Logika alat yang mengidentifikasi dengan bakat organisasinya mendorong salah satu pelatih paling stabil ke dalam kontradiksi saat merencanakan pertandingan. Lebih mementingkan peningkatan tekanan demi kekalahan daripada meningkatkan kualitas operan, dia beralasan bahwa jika dia memilih pemain yang paling berdedikasi, energik dan cepat, dia akan menurunkan Madrid dari momentum belaka. Spekulasi taktis tidak menawarkan celah. Melawan lawan yang ditandai dengan transisi pertahanan yang lambat, tekanan akan menang atas détente, kecepatan akan menang atas penundaan, semakin kuat akan meningkat semakin kurang kuat. Mengikuti argumen ini, untuk memperebutkan leg pertama perempat final di Valdebebas, dia membuat perubahan berani melawan kebiasaan konservatifnya. Di mana peramal bermain Firmino memasang Jota yang disengaja, dan alih-alih si pemimpi, Thiago menempatkan Naby Keita karena dalam sesi latihan minggu-minggu sebelumnya, katanya, dia telah terbukti menjadi atlet yang tak kenal lelah. Dikonversi pada 2018 menjadi penandatanganan termahal ketiga dalam sejarah Liverpool –60 juta euro – pemain Nigeria itu gagal membenarkan investasi tersebut. Melawan Madrid dia punya kesempatan untuk melunasi.
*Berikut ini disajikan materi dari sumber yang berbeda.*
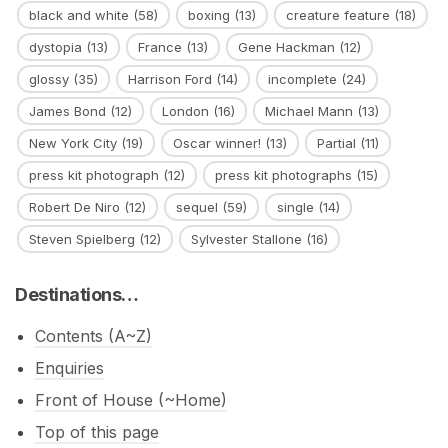
black and white
(58)
boxing
(13)
creature feature
(18)
dystopia
(13)
France
(13)
Gene Hackman
(12)
glossy
(35)
Harrison Ford
(14)
incomplete
(24)
James Bond
(12)
London
(16)
Michael Mann
(13)
New York City
(19)
Oscar winner!
(13)
Partial
(11)
press kit photograph
(12)
press kit photographs
(15)
Robert De Niro
(12)
sequel
(59)
single
(14)
Steven Spielberg
(12)
Sylvester Stallone
(16)
Destinations…
Contents (A~Z)
Enquiries
Front of House (~Home)
Top of this page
Keputusan untuk memarkir Thiago selaras dengan semangat kancah sepak bola Inggris, yang menilai Spanyol sebagai gangguan yang terlalu canggih pada mesin. Hal itu telah disimpulkan oleh Dietmar Hamann, seorang veteran Liverpool, ketika mengucapkan kalimat yang menambah semangat runrún: “Thiago lebih baik ketika tim memiliki banyak penguasaan bola, persis seperti yang tidak dilakukan Liverpool ketika mereka memenangkan liga dan Liga Champions.”
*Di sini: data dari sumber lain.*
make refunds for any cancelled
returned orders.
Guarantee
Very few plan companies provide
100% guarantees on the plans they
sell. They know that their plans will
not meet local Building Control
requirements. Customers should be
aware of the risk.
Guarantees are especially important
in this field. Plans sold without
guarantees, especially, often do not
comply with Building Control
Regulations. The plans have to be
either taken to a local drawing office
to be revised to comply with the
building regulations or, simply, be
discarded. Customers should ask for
Tanpa Thiago di Valdebebas, Liverpool hanya menguasai 35% waktu. Keita menghabiskan seperempat jam pertama dari satu jam ke belakang, dan alih-alih mengklarifikasi permainan dengan dukungan presisi seperti yang dilakukan Firmino, Jota kehilangan bola karena kontrol yang buruk atau pengiriman yang buruk. Tanpa passing dalam atau kemampuan menahan bola, evolusi Liverpool jarang melewati garis tengah dalam bahaya, suatu keadaan yang, jika itu terjadi, akan membuat Kroos dan Modric keluar dari elemen mereka. Saat Madrid merebut bola, Keita berada dalam jarak 10 meter dari Kroos dan Wijnaldun belum pindah ke posisi yang cukup jauh untuk menghalangi Modric.
Klopp kemudian menemukan bahwa tanpa membawa bola ke titik panas, tekanan pasca-kekalahan tidak mungkin dilakukan, bahkan dari sudut pandang filosofis. “Satu hal adalah melihat Real Madrid dan hal lain yang sangat berbeda adalah bermain melawan Real Madrid,” kata pemain Jerman itu kemarin di Liverpool, dengan senyum setengah pasrah. Rencananya pasti tampak sangat berbeda dari kenyataan sehingga pada menit ke-42 leg pertama ia memutuskan untuk melepas Keita untuk mengembalikan Thiago ke pucuk pimpinan.